ABOUT THIS EXERCISE> For this exercise, copy all the data exactly and include none of the pictures.

========

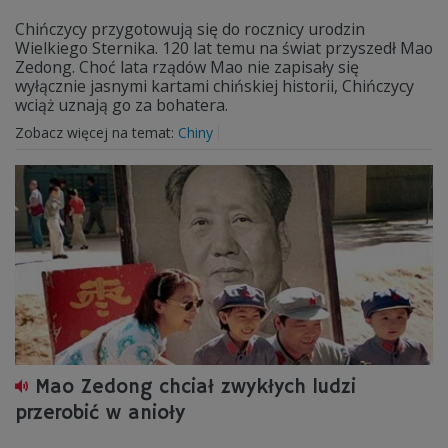
Chińczycy przygotowują się do rocznicy urodzin
Wielkiego Sternika. 120 lat temu na świat przyszedł Mao
Zedong. Choć lata rządów Mao nie zapisały się
wyłącznie jasnymi kartami chińskiej historii, Chińczycy
wciąż uznają go za bohatera.
Zobacz więcej na temat:
Chiny
Mao Zedong chciał zwykłych ludzi
przerobić w anioły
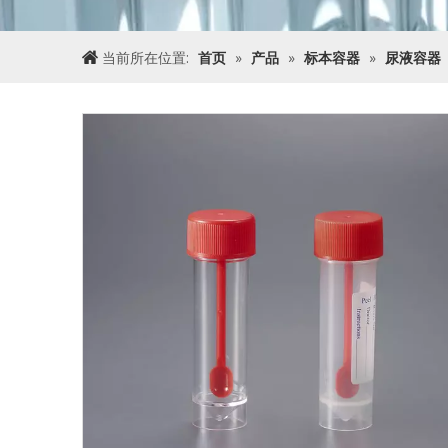
当前所在位置:
首页
»
产品
»
标本容器
»
尿液容器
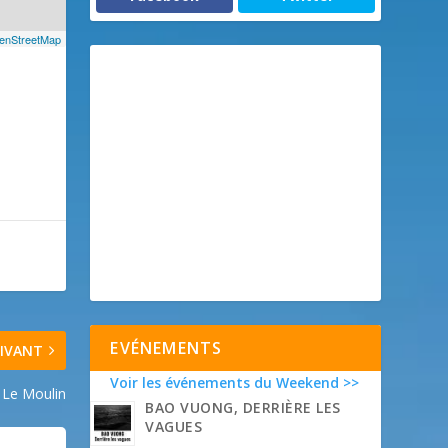
enStreetMap
EVÉNEMENTS
IVANT
Voir les événements du Weekend >>
Le Moulin
BAO VUONG, DERRIÈRE LES
VAGUES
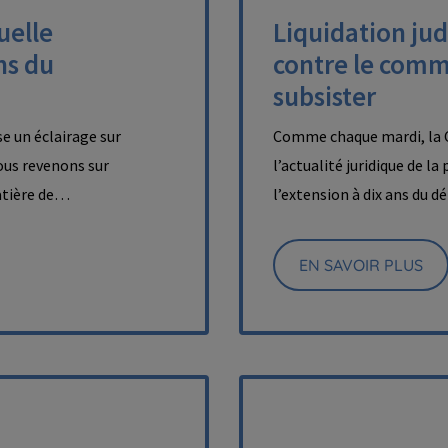
uelle
Liquidation judi
ns du
contre le comm
subsister
e un éclairage sur
Comme chaque mardi, la C
nous revenons sur
l’actualité juridique de l
matière de…
l’extension à dix ans du 
EN SAVOIR PLUS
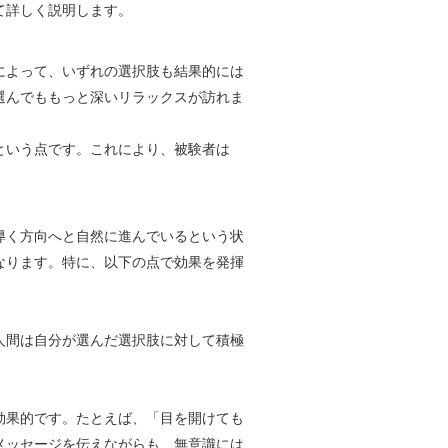
て詳しく説明します。
によって、いずれの選択肢も結果的には
選んでももっと深いリラックスが訪れま
という点です。これにより、被験者は
導く方向へと自然に進んでいるという状
なります。特に、以下の点で効果を発揮
人間は自分が選んだ選択肢に対して積極
効果的です。たとえば、「目を開けても
メッセージを伝えながらも、無意識には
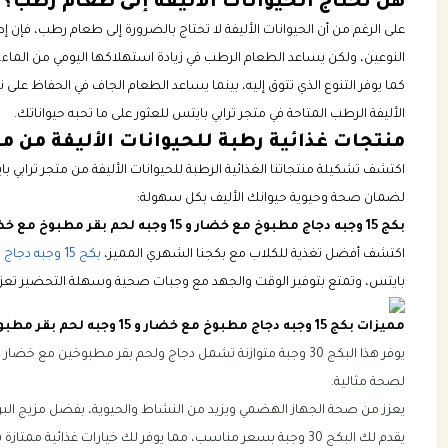
هل تحتاج الحيوانات الأليفة إلى طعام رطب؟
على الرغم من أن الحيوانات الأليفة لا تحتاج بالضرورة إلى طعام رطب، فإن 
النوعين، ولكن يساعد الطعام الرطب في زيادة استهلاكها اليومي من الماء.
كما يوفر التنوع الذي تتوق إليه، بينما يساعد الطعام الجاف في الحفاظ ع
الأليفة الرطب المتاحة في متجر ترابي بايتس للعثور على ما تحبه حيواناتك.
منتجات غذائية رطبة للحيوانات الأليفة من م
اكتشف تشكيلة منتجاتنا الغذائية الرطبة للحيوانات الأليفة من متجر ترابي 
لضمان صحة وحيوية حيوانك الأليف بكل سهولة:
بكج 15 وجبه دجاج مطبوخ مع خضار و 15 وجبه لحم بقر مطبوخ مع خضار:
اكتشف أفضل تغذية للكلاب مع بكجنا الشهري المميز،
بكج 15 وجبه دجاج مطبوخ مع خضار و 15 وجبه لحم بقر مطبوخ مع خضار
بايتس، وتمتع بتوفير الوقت والجهد مع وجبات صحية وسهلة التحضير تعزز
مميزات بكج 15 وجبه دجاج مطبوخ مع خضار و 15 وجبه لحم بقر مطبوخ مع خضار
يوفر هذا البكج 30 وجبة متوازنة تشمل دجاج ولحم بقر مطبوخي
لصحة مثالية.
يعزز من صحة الجهاز الهضمي ويزيد من النشاط والحيوية، بفضل مزيج البرو
يقدم لك البكج 30 وجبة بسعر مناسب، مما يوفر لك خيارات غذائية ممتازة بتكلفة أقل مقارنة بشراء وجبات فردية.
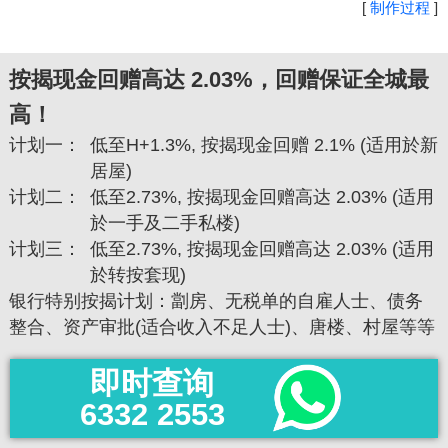
[
制作过程
]
按揭现金回赠高达 2.03%，回赠保证全城最
高！
计划一：
低至H+1.3%, 按揭现金回赠 2.1% (适用於新
居屋)
计划二：
低至2.73%, 按揭现金回赠高达 2.03% (适用
於一手及二手私楼)
计划三：
低至2.73%, 按揭现金回赠高达 2.03% (适用
於转按套现)
银行特别按揭计划：劏房、无税单的自雇人士、债务
整合、资产审批(适合收入不足人士)、唐楼、村屋等等
即时查询
6332 2553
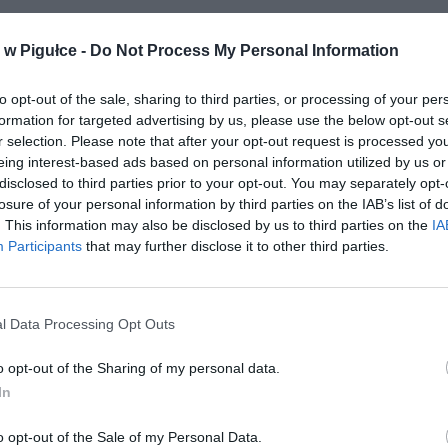
w Pigułce -
Do Not Process My Personal Information
to opt-out of the sale, sharing to third parties, or processing of your per
formation for targeted advertising by us, please use the below opt-out s
r selection. Please note that after your opt-out request is processed y
ad
eing interest-based ads based on personal information utilized by us or
disclosed to third parties prior to your opt-out. You may separately opt-
losure of your personal information by third parties on the IAB’s list of
. This information may also be disclosed by us to third parties on the
IA
Participants
that may further disclose it to other third parties.
l Data Processing Opt Outs
o opt-out of the Sharing of my personal data.
In
o opt-out of the Sale of my Personal Data.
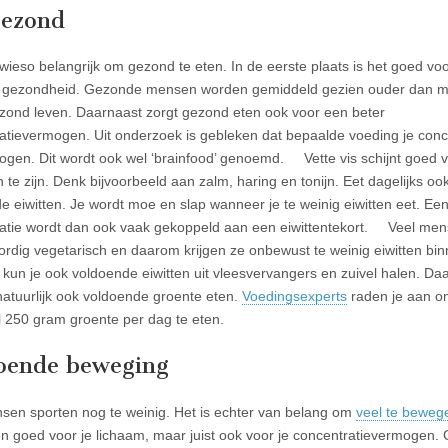
gezond
owieso belangrijk om gezond te eten. In de eerste plaats is het goed vo
e gezondheid. Gezonde mensen worden gemiddeld gezien ouder dan 
zond leven. Daarnaast zorgt gezond eten ook voor een beter
atievermogen. Uit onderzoek is gebleken dat bepaalde voeding je conc
ogen. Dit wordt ook wel ‘brainfood’ genoemd. Vette vis schijnt goed v
 te zijn. Denk bijvoorbeeld aan zalm, haring en tonijn. Eet dagelijks oo
e eiwitten. Je wordt moe en slap wanneer je te weinig eiwitten eet. Een
atie wordt dan ook vaak gekoppeld aan een eiwittentekort. Veel mens
rdig vegetarisch en daarom krijgen ze onbewust te weinig eiwitten bin
 kun je ook voldoende eiwitten uit vleesvervangers en zuivel halen. Da
natuurlijk ook voldoende groente eten.
Voedingsexperts
raden je aan o
 250 gram groente per dag te eten.
oende beweging
sen sporten nog te weinig. Het is echter van belang om
veel te beweg
een goed voor je lichaam, maar juist ook voor je concentratievermogen.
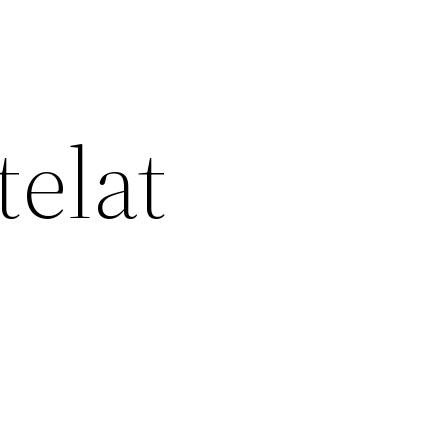
telat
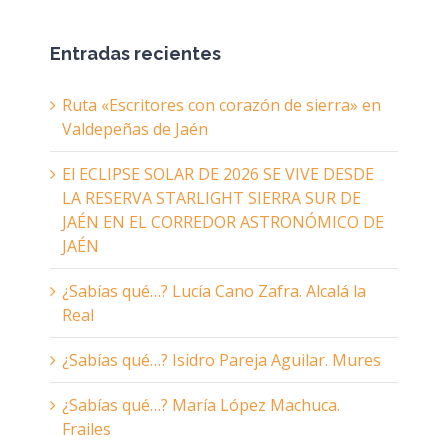
Entradas recientes
Ruta «Escritores con corazón de sierra» en
Valdepeñas de Jaén
El ECLIPSE SOLAR DE 2026 SE VIVE DESDE
LA RESERVA STARLIGHT SIERRA SUR DE
JAÉN EN EL CORREDOR ASTRONÓMICO DE
JAÉN
¿Sabías qué…? Lucía Cano Zafra. Alcalá la
Real
¿Sabías qué…? Isidro Pareja Aguilar. Mures
¿Sabías qué…? María López Machuca.
Frailes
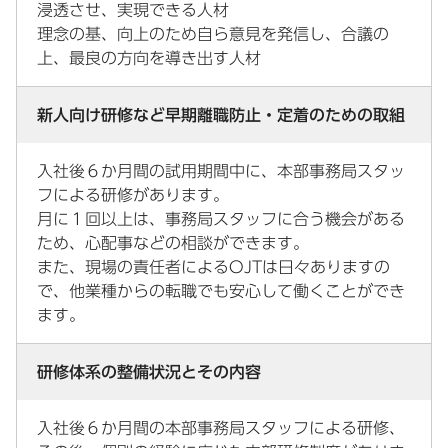
浸透させ、実現できる人材
理念の基、向上のため自ら意見を発信し、合議の
上、最良の方向を導き出す人材
新人向け研修など早期離職防止・定着のための取組
入社後６か月間の試用期間中に、本部事務局スタッ
フによる研修があります。
月に１回以上は、事務局スタッフに合う機会がある
ため、心配事などの相談ができます。
また、現場の責任者によるOJTは日々ありますの
で、他業種からの転職でも安心して働くことができ
ます。
研修体系の整備状況とその内容
入社後６か月間の本部事務局スタッフによる研修、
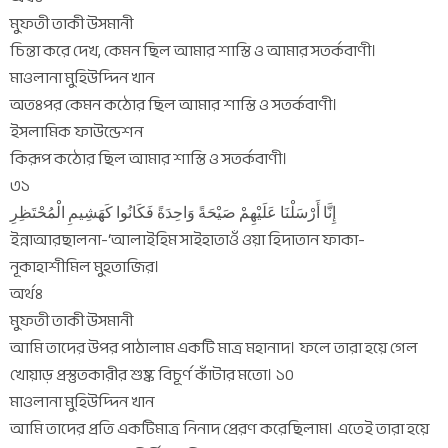
মুফতী তাকী উসমানী
চিন্তা করে দেখ, কেমন ছিল আমার শাস্তি ও আমার সতর্কবাণী।
মাওলানা মুহিউদ্দিন খান
অতঃপর কেমন কঠোর ছিল আমার শাস্তি ও সতর্কবাণী।
ইসলামিক ফাউন্ডেশন
কিরূপ কঠোর ছিল আমার শাস্তি ও সতর্কবাণী।
৩১
إِنَّا أَرْسَلْنَا عَلَيْهِمْ صَيْحَةً وَاحِدَةً فَكَانُوا كَهَشِيمِ الْمُحْتَظِرِ
ইন্নাআরছালনা-‘আলাইহিম সাইহাতাওঁ ওয়া হিদাতান ফাকা-
নূকাহাশীমিল মুহতাজির।
অর্থঃ
মুফতী তাকী উসমানী
আমি তাদের উপর পাঠালাম একটি মাত্র মহানাদ। ফলে তারা হয়ে গেল
খোয়াড় প্রস্তুতকারীর শুষ্ক বিচূর্ণ কাঁটার মতো। ১০
মাওলানা মুহিউদ্দিন খান
আমি তাদের প্রতি একটিমাত্র নিনাদ প্রেরণ করেছিলাম। এতেই তারা হয়ে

========

EXERCISE RESPONSE>
Chińczycy przygotowują się do rocznicy urodzin
Wielkiego Sternika. 120 lat temu na świat przyszedł Mao
Zedong. Choć lata rządów Mao nie zapisały się
wyłącznie jasnymi kartami chińskiej historii, Chińczycy
wciąż uznają go za bohatera.
Zobacz więcej na temat:
Chiny
Mao Zedong chciał zwykłych ludzi
przerobić w anioły
当前所在位置:
首页
»
产品
»
标本容器
»
尿液容器
enStreetMap
EVÉNEMENTS
IVANT
Voir les événements du Weekend >>
Le Moulin
BAO VUONG, DERRIÈRE LES
VAGUES
uelle
Liquidation judi
ns du
contre le comm
subsister
e un éclairage sur
Comme chaque mardi, la C
nous revenons sur
l’actualité juridique de l
matière de…
l’extension à dix ans du 
EN SAVOIR PLUS
て詳しく説明します。
によって、いずれの選択肢も結果的には
選んでももっと深いリラックスが訪れま
という点です。これにより、被験者は
導く方向へと自然に進んでいるという状
なります。特に、以下の点で効果を発揮
人間は自分が選んだ選択肢に対して積極
効果的です。たとえば、「目を開けても
メッセージを伝えながらも、無意識には
هل تحتاج الحيوانات الأليفة إلى طعام رطب؟
على الرغم من أن الحيوانات الأليفة لا تحتاج بالضرورة إلى طعام رطب، فإن 
النوعين، ولكن يساعد الطعام الرطب في زيادة استهلاكها اليومي من الماء.
كما يوفر التنوع الذي تتوق إليه، بينما يساعد الطعام الجاف في الحفاظ ع
الأليفة الرطب المتاحة في متجر ترابي بايتس للعثور على ما تحبه حيواناتك.
منتجات غذائية رطبة للحيوانات الأليفة من م
اكتشف تشكيلة منتجاتنا الغذائية الرطبة للحيوانات الأليفة من متجر ترابي 
لضمان صحة وحيوية حيوانك الأليف بكل سهولة:
بكج 15 وجبه دجاج مطبوخ مع خضار و 15 وجبه لحم بقر مطبوخ مع خضار:
اكتشف أفضل تغذية للكلاب مع بكجنا الشهري المميز،
بكج 15 وجبه دجاج مطبوخ مع خضار و 15 وجبه لحم بقر مطبوخ مع خضار
بايتس، وتمتع بتوفير الوقت والجهد مع وجبات صحية وسهلة التحضير تعزز
مميزات بكج 15 وجبه دجاج مطبوخ مع خضار و 15 وجبه لحم بقر مطبوخ مع خضار
يوفر هذا البكج 30 وجبة متوازنة تشمل دجاج ولحم بقر مطبوخي
لصحة مثالية.
يعزز من صحة الجهاز الهضمي ويزيد من النشاط والحيوية، بفضل مزيج البرو
يقدم لك البكج 30 وجبة بسعر مناسب، مما يوفر لك خيارات غذائية ممتازة بتكلفة أقل مقارنة بشراء وجبات فردية.
[
制作过程
]
按揭现金回赠高达 2.03%，回赠保证全城最
高！
计划一：
低至H+1.3%, 按揭现金回赠 2.1% (适用於新
居屋)
计划二：
低至2.73%, 按揭现金回赠高达 2.03% (适用
於一手及二手私楼)
计划三：
低至2.73%, 按揭现金回赠高达 2.03% (适用
於转按套现)
银行特别按揭计划：劏房、无税单的自雇人士、债务
整合、资产审批(适合收入不足人士)、唐楼、村屋等等
即时查询
6332 2553
w Pigułce -
Do Not Process My Personal Information
to opt-out of the sale, sharing to third parties, or processing of your per
formation for targeted advertising by us, please use the below opt-out s
r selection. Please note that after your opt-out request is processed y
ad
eing interest-based ads based on personal information utilized by us or
disclosed to third parties prior to your opt-out. You may separately opt-
losure of your personal information by third parties on the IAB’s list of
. This information may also be disclosed by us to third parties on the
IA
Participants
that may further disclose it to other third parties.
l Data Processing Opt Outs
o opt-out of the Sharing of my personal data.
In
o opt-out of the Sale of my Personal Data.
gezond
owieso belangrijk om gezond te eten. In de eerste plaats is het goed vo
e gezondheid. Gezonde mensen worden gemiddeld gezien ouder dan 
zond leven. Daarnaast zorgt gezond eten ook voor een beter
atievermogen. Uit onderzoek is gebleken dat bepaalde voeding je conc
ogen. Dit wordt ook wel ‘brainfood’ genoemd. Vette vis schijnt goed v
 te zijn. Denk bijvoorbeeld aan zalm, haring en tonijn. Eet dagelijks oo
e eiwitten. Je wordt moe en slap wanneer je te weinig eiwitten eet. Een
atie wordt dan ook vaak gekoppeld aan een eiwittentekort. Veel mens
rdig vegetarisch en daarom krijgen ze onbewust te weinig eiwitten bin
 kun je ook voldoende eiwitten uit vleesvervangers en zuivel halen. Da
natuurlijk ook voldoende groente eten.
Voedingsexperts
raden je aan o
 250 gram groente per dag te eten.
oende beweging
sen sporten nog te weinig. Het is echter van belang om
veel te beweg
een goed voor je lichaam, maar juist ook voor je concentratievermogen.
telat
Entradas recientes
Ruta «Escritores con corazón de sierra» en
Valdepeñas de Jaén
El ECLIPSE SOLAR DE 2026 SE VIVE DESDE
LA RESERVA STARLIGHT SIERRA SUR DE
JAÉN EN EL CORREDOR ASTRONÓMICO DE
JAÉN
¿Sabías qué…? Lucía Cano Zafra. Alcalá la
Real
¿Sabías qué…? Isidro Pareja Aguilar. Mures
¿Sabías qué…? María López Machuca.
Frailes
浸透させ、実現できる人材
理念の基、向上のため自ら意見を発信し、合議の
上、最良の方向を導き出す人材
新人向け研修など早期離職防止・定着のための取組
入社後６か月間の試用期間中に、本部事務局スタッ
フによる研修があります。
月に１回以上は、事務局スタッフに合う機会がある
ため、心配事などの相談ができます。
また、現場の責任者によるOJTは日々ありますの
で、他業種からの転職でも安心して働くことができ
ます。
研修体系の整備状況とその内容
入社後６か月間の本部事務局スタッフによる研修、
মুফতী তাকী উসমানী
চিন্তা করে দেখ, কেমন ছিল আমার শাস্তি ও আমার সতর্কবাণী।
মাওলানা মুহিউদ্দিন খান
অতঃপর কেমন কঠোর ছিল আমার শাস্তি ও সতর্কবাণী।
ইসলামিক ফাউন্ডেশন
কিরূপ কঠোর ছিল আমার শাস্তি ও সতর্কবাণী।
৩১
إِنَّا أَرْسَلْنَا عَلَيْهِمْ صَيْحَةً وَاحِدَةً فَكَانُوا كَهَشِيمِ الْمُحْتَظِرِ
ইন্নাআরছালনা-‘আলাইহিম সাইহাতাওঁ ওয়া হিদাতান ফাকা-
নূকাহাশীমিল মুহতাজির।
অর্থঃ
মুফতী তাকী উসমানী
আমি তাদের উপর পাঠালাম একটি মাত্র মহানাদ। ফলে তারা হয়ে গেল
খোয়াড় প্রস্তুতকারীর শুষ্ক বিচূর্ণ কাঁটার মতো। ১০
মাওলানা মুহিউদ্দিন খান
আমি তাদের প্রতি একটিমাত্র নিনাদ প্রেরণ করেছিলাম। এতেই তারা হয়ে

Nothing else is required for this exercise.